07 October 2008

"Gimme the f***ing money"

Bang bang he's dead

Oh I do like this. Dirty Harry lives.

  • Punk points gun. Taken out by police sniper.
  • Accomplice picks up gun. Another shot drops him.
  • Third shot rings out. Clinches it.

    Cluck cluck: In the late '70s I lived in Tours and spent vacations with a healthy country girl in her rural family home in Châteauroux.

    The grandpa was famous for having been plagued by robberies by local youths, sat up one night with his crossbow and caused the death of the ringleader.

    He missed the boy who bolted the bolt causing it to travel into the next property and into a neighbour's coop and the proud breast of a prize bantam cock. Muchas litigation.

    The agile thief vaulted a hedge, impaling himself on the prongs of some heavy-duty thresher.

    Edwige was not given to exaggeration which lent a certain dry drama to her account of how gramps and the cock's owner argued the toss in the moonlight as the thug choked loudly to death, two prongs piercing his lungs to protrude from his back.

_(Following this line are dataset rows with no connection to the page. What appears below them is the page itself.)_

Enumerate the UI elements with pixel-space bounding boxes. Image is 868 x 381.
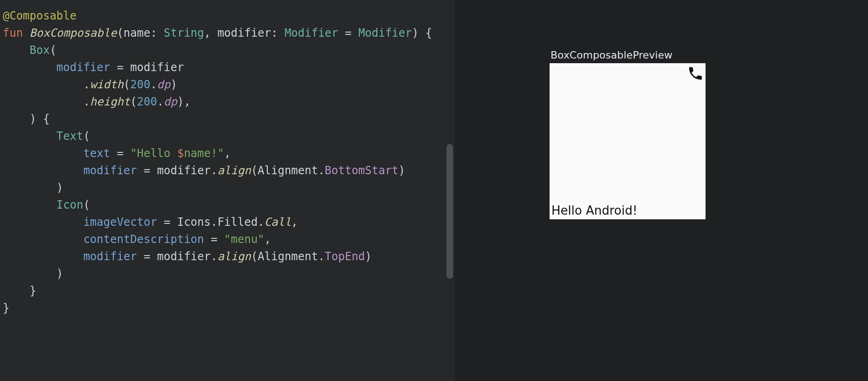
ide-window: @Composable fun BoxComposable(name: Stri… bbox=[0, 0, 868, 381]
function-name: BoxComposable bbox=[30, 26, 117, 39]
preview-pane: BoxComposablePreview Hello Android! bbox=[455, 0, 868, 381]
call-text: Text bbox=[57, 130, 84, 143]
code-content[interactable]: @Composable fun BoxComposable(name: Stri… bbox=[3, 7, 455, 317]
code-editor[interactable]: @Composable fun BoxComposable(name: Stri… bbox=[0, 0, 455, 381]
call-box: Box bbox=[30, 44, 50, 57]
annotation-composable: @Composable bbox=[3, 9, 77, 22]
preview-composable-box: Hello Android! bbox=[550, 63, 706, 219]
call-icon: Icon bbox=[57, 198, 84, 211]
keyword-fun: fun bbox=[3, 26, 23, 39]
call-icon bbox=[687, 65, 704, 82]
preview-title: BoxComposablePreview bbox=[551, 49, 673, 61]
editor-scrollbar[interactable] bbox=[447, 144, 453, 279]
preview-text: Hello Android! bbox=[551, 204, 637, 217]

    I must have looked shocked because the old man interrupted her with a toothless chuckle to add that at one point he'd had to ask the chicken owner to speak up because he was a little deaf and couldn't hear over the mec's gurgling and kicking and general clamour.


    Sibadd said...

    So you didn't enjoy 'Les Misérables'?

    Busker said...

    By the handcuffs of St Gerasimos, this lad is fast. I didn't, actually: I'd read Hugo at Poitiers Uni and didn't get it/him. Then over a pre-show drink in the Coach and Horses been told she was going back to her husband which rather cast a gloom over the occasion.